Scan the material for the string "http" and copy out every line in which it occurs.

=== Begin Enclosure ===

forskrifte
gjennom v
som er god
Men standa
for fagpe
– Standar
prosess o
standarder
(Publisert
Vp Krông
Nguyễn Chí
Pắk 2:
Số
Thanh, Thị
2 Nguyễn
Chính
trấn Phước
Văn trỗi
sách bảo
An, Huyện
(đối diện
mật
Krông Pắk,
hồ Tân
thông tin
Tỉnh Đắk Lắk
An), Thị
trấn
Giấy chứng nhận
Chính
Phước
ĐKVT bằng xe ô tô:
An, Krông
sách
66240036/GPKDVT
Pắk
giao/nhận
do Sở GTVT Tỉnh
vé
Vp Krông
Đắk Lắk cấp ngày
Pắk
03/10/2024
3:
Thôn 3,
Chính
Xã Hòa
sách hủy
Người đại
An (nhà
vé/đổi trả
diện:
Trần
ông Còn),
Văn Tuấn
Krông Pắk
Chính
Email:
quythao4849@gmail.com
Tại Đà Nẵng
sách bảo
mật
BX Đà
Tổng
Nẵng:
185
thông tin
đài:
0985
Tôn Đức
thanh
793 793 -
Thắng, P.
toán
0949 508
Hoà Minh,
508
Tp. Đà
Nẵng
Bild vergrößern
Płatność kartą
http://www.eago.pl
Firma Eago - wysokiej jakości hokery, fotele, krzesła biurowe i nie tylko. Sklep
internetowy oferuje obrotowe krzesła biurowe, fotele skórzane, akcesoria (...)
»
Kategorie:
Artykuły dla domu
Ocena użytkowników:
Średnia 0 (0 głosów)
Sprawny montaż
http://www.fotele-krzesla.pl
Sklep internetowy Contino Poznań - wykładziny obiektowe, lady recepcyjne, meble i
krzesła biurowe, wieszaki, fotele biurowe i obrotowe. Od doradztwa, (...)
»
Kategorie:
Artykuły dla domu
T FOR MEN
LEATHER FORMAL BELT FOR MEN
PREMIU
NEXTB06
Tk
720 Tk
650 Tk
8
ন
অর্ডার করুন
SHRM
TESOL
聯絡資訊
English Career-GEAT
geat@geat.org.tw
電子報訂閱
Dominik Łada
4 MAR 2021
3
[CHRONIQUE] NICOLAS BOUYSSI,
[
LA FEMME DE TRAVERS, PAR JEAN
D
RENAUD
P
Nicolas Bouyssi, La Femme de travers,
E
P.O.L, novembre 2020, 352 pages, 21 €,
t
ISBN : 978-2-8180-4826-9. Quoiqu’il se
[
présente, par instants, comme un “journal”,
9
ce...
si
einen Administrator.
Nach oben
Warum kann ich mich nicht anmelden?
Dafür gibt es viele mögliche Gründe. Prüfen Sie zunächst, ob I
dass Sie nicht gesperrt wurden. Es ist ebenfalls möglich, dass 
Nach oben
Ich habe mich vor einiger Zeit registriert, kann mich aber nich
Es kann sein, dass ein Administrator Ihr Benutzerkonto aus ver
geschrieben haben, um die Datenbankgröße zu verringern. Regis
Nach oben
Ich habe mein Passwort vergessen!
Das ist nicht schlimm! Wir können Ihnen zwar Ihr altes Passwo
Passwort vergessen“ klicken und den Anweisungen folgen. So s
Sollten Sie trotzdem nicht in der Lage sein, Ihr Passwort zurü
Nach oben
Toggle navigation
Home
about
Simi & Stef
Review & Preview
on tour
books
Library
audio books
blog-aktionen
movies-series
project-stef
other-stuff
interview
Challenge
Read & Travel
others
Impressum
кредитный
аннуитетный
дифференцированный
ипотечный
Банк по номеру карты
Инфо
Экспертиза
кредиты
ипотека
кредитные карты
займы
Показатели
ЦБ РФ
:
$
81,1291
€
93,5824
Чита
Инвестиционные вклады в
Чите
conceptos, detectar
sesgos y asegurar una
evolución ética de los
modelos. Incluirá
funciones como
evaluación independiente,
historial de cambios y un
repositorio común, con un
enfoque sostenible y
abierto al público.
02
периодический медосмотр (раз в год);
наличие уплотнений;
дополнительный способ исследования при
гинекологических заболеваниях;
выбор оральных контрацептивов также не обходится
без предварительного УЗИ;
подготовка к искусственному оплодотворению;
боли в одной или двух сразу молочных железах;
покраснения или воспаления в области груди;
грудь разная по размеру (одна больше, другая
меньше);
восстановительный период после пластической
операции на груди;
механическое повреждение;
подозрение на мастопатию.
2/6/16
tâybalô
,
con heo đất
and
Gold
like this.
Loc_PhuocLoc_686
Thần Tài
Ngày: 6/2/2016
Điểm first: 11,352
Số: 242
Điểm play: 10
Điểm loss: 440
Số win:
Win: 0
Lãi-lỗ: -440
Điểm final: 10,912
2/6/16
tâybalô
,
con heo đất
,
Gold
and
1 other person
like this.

=== End Enclosure ===

**Response box:**
http://www.eago.pl
http://www.fotele-krzesla.pl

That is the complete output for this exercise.